Harris, coughing, pushed up from his knees. "I don't think he's a hippie!"
The meditating man unfolded from his lotus and sprung to a fighting stance, bending gravity and kinetics. The Irregulars recovered to see him smirking. Someone in the crowd yelled, "some idiots are fighting The Death Fist!"
"He's got a nickname!" Harris cowered. "Oh god he's got a nickname!"
"You said the guards would come!" Arthur massaged his groin.
"We go together on three!" Harris said. "He can't hit us both at once."
"Yes he bloody well can!"
Smiling, the Death Fist ripped the collar of his shirt.
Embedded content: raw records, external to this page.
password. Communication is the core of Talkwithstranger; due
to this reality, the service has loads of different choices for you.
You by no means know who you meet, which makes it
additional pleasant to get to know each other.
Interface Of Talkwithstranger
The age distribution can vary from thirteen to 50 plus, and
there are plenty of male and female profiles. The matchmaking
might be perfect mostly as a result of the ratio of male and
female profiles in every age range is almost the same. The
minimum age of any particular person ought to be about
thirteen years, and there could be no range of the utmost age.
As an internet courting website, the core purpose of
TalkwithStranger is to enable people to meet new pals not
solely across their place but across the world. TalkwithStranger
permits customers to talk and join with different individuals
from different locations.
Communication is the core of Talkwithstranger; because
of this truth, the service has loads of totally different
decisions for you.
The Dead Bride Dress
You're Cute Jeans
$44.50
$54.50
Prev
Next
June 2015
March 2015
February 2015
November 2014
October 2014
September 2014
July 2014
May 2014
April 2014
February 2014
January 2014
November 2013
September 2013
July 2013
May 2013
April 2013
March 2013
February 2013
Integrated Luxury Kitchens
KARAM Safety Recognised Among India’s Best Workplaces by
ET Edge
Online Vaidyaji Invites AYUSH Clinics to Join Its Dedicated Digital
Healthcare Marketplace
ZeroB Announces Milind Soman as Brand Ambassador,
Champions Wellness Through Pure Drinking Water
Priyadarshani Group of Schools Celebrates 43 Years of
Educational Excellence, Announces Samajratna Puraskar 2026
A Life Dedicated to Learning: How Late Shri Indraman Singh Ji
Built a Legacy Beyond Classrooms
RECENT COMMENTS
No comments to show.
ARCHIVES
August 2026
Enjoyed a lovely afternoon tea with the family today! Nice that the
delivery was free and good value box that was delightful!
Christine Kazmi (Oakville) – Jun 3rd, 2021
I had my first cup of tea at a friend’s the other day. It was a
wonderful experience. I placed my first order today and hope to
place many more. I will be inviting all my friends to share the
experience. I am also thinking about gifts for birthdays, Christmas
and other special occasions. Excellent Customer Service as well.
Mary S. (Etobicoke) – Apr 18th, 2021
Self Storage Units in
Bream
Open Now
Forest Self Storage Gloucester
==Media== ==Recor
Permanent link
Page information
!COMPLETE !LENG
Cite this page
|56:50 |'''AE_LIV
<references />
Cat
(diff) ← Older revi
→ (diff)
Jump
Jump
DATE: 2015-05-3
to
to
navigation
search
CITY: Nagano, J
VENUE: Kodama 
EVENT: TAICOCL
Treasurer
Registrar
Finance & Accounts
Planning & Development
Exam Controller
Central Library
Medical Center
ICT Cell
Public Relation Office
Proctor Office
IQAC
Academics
Olive fabric fell away, revealing anatomical perfection and a veritable storybook of tattoos.
"I knew we should have hit the kittens guy," Harris moaned. "One… Two… Three!"
One doesn't earn the nickname 'The Death Fist' by plucking posies and skipping through open fields. The erstwhile hippie pivoted on his left foot and hit first Harris, then Arthur with a beautiful, brutal roundhouse kick perfect enough to make Chuck Norris cry. His foes dropped like empty sacks. Death Fist, cackling, stalked to Harris. His muscled body obscured the sun.
"It's Bruce Lee!" Harris shielded his face with his forearms. "I'm going to be curb stomped by Bruce fucking Lee!"
The Death Fist raised his foot, but the expected heel never landed. Harris saw the man's lank, muscular arms flail as a guard shoulder tackled Death Fist from behind. Light again poured over Harris. The lethal heel brushed Harris' ear as they tumbled to dirt.
"Get offa me!" The Death Fist thrashed against his captor. A second, and then a third guard—not worried one iota by the Irregulars—jumped atop the Death Fist. Two dozen guards smothered the melee while Harris and Arthur were rolled onto their bellies and cuffed. The prison alarm whooped through the yard, warning shots fired skyward.
"All prisoners—back to cell block for head count." A voice droned over the PA. "Repeat. All prisoners back to cell block for head count."
Rough hands jerked Arthur and Harris to their feet as guards wrestled Death Fist. He screamed wicked laughter, blood bubbling to his lips. "Let me at them! Let me at them!"
"You fuckers really don't get it do you?" The jack-o-lantern guard thrust the butt off assault rifle to Harris stomach. "Get 'em the fuck out of my face," the guard swung his rifle toward the cellblock door. "Put em in the freezer. A night of solitary should cool these assholes off."
Faces bloody, bodies thrumming and pulsing with pain, Harris and Arthur sighed. After a week of watching dominoes fall toward them, advancing closer to the fatal blow, something had finally fallen their way. It felt like ripping the shiny paper back from a long-desired gift. The guards walking them into the cellblock furrowed their brows to see smiles beaming through the bruised faces. So far—so good.